Tony Drago, legale chiede l’avocazione delle indagini «Dai pm c’è stata inerzia assolutamente irragionevole»

A distanza di tre anni dalla morte del caporale siracusano Tony Drago, avvenuta il 6 luglio del 2014 nella caserma Sabatini di Roma, Dario Riccioli, il difensore di fiducia della madre Rosaria Intranuovo e del marito di lei, Alfredo Pappalardo, chiede l’avocazione delle indagini. 

A seguito dell’incidente probatorio, lo scorso 15 marzo i periti nominati dal Gip, Paolo Procaccianti e Federico Boffi, hanno concluso affermando che l’unica ricostruzione compatibile con la multilesività diffusa riscontrata sul corpo di Drago e con la ricostruzione scientifica e dinamico-cinematica della scena del crimine è quella omicidiaria. Nessun dubbio: il militare siracusano sarebbe stato barbaramente ucciso all’interno della caserma, «eppure la Procura non ha ancora – dichiara Riccioli – assunto determinazioni in merito al procedimento iscritto contro otto militari che, per grado e funzioni, avevano l’obbligo giurdico di impedire la morte di Tony Drago». È per questo che, ricevuto il mandato dai suoi assistiti, il legale ha depositato oggi la richiesta di avocazione delle indagini al procuratore generale presso la corte di Appello di Roma.

«Sarà il procuratore adesso – spiega l’avvocato a Meridionews – a cercare di capire le ragioni per cui c’è stata questa inerzia per poi valutare come procedere. Per me – commenta – questa lentezza è un atteggiamento assolutamente irragionevole visto che la procura autonomamente aveva iscritto una notizia di reato per omicidio volontario a carico di ignoti. Nasce da qui la richiesta di avocazione, anche perché il rischio è quello che trascorrano i sei anni che sono il termine per la prescrizione breve. Ma la procura – specifica – deve ancora decidere se fare l’avviso di conclusione delle indagini». 

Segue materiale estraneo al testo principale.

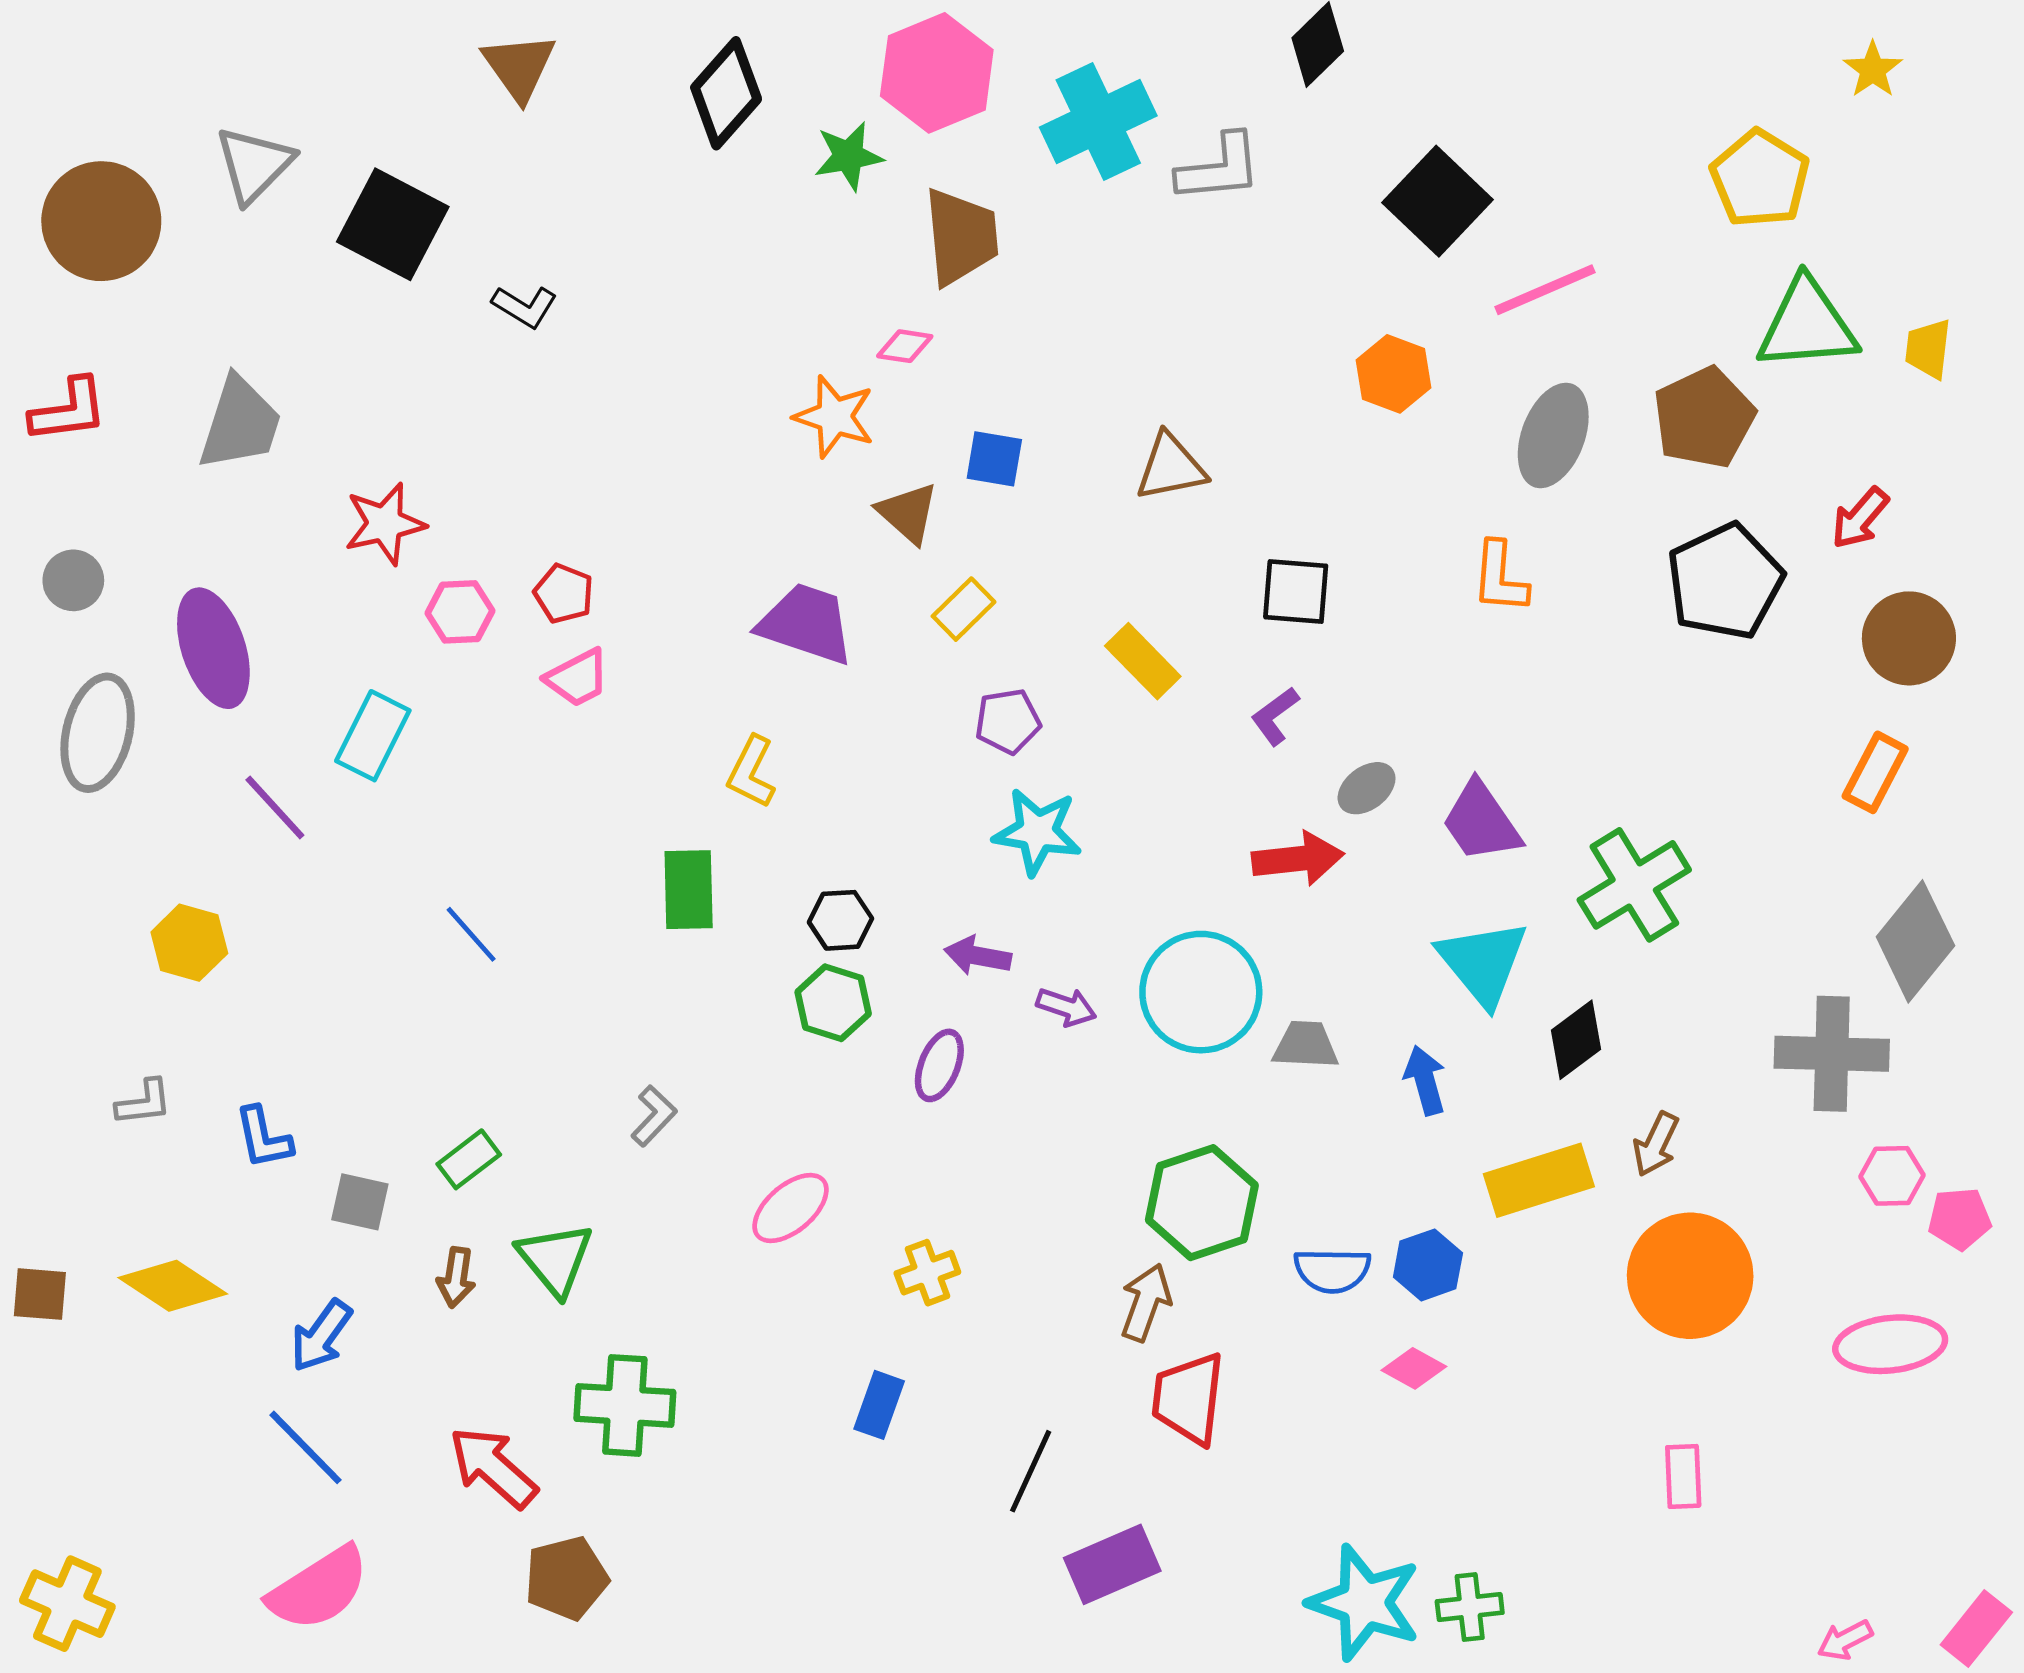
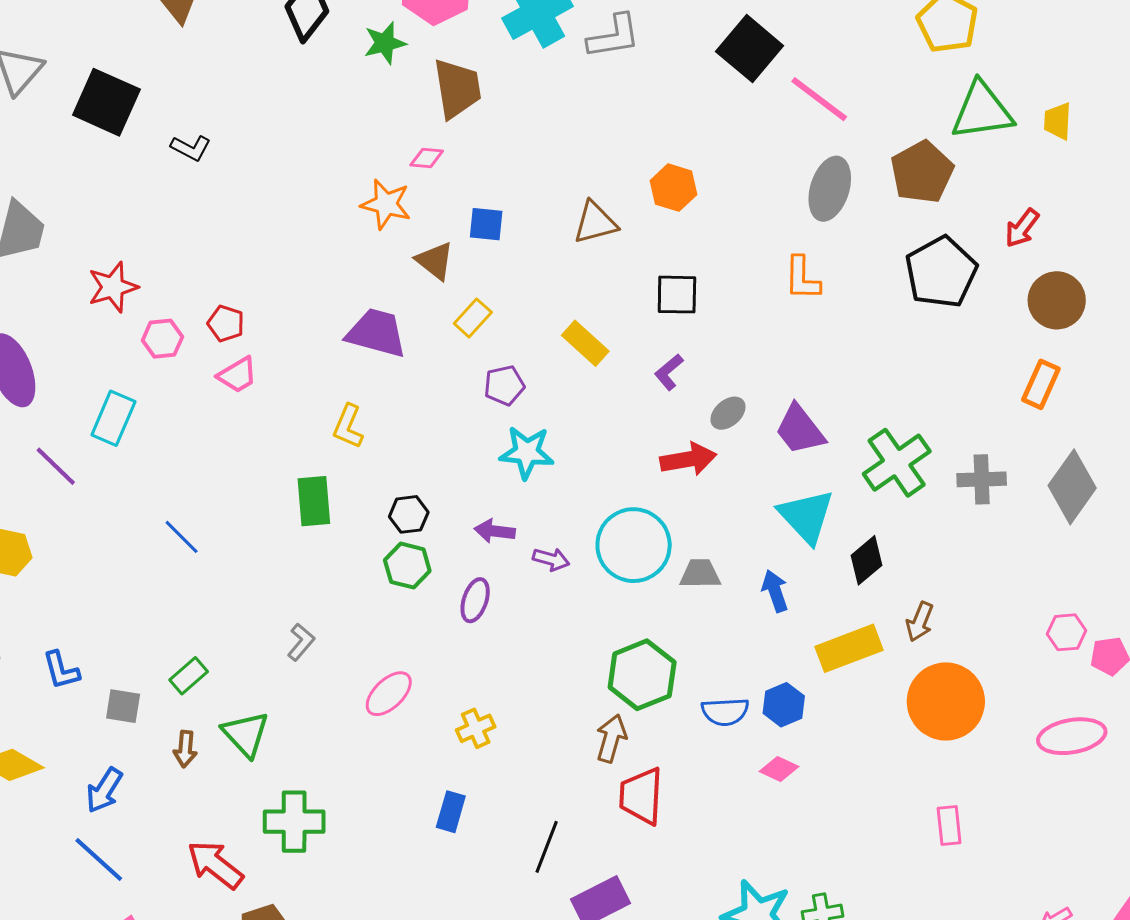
pink line: (1545, 290) -> (819, 99), turned 64
orange hexagon: (1394, 374) -> (673, 188), moved
gray cross: (1832, 1054) -> (982, 479), moved, size x0.7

Per Riccioli, senza avocazione, se la procura «dovesse ritenere di esercitare l’azione penale perderemmo comunque almeno un altro anno e poi ci resterebbero solo due anni e mezzo per fare un processo che, quasi certamente, non si concluderebbe in primo grado perché i difensori degli imputati credo metterebbero nella loro lista tutti i militari presenti in caserma. In questa vicenda – conclude – il tempo sta diventando il nostro peggior avversario ma dovrebbe esserlo anche per i magistrati».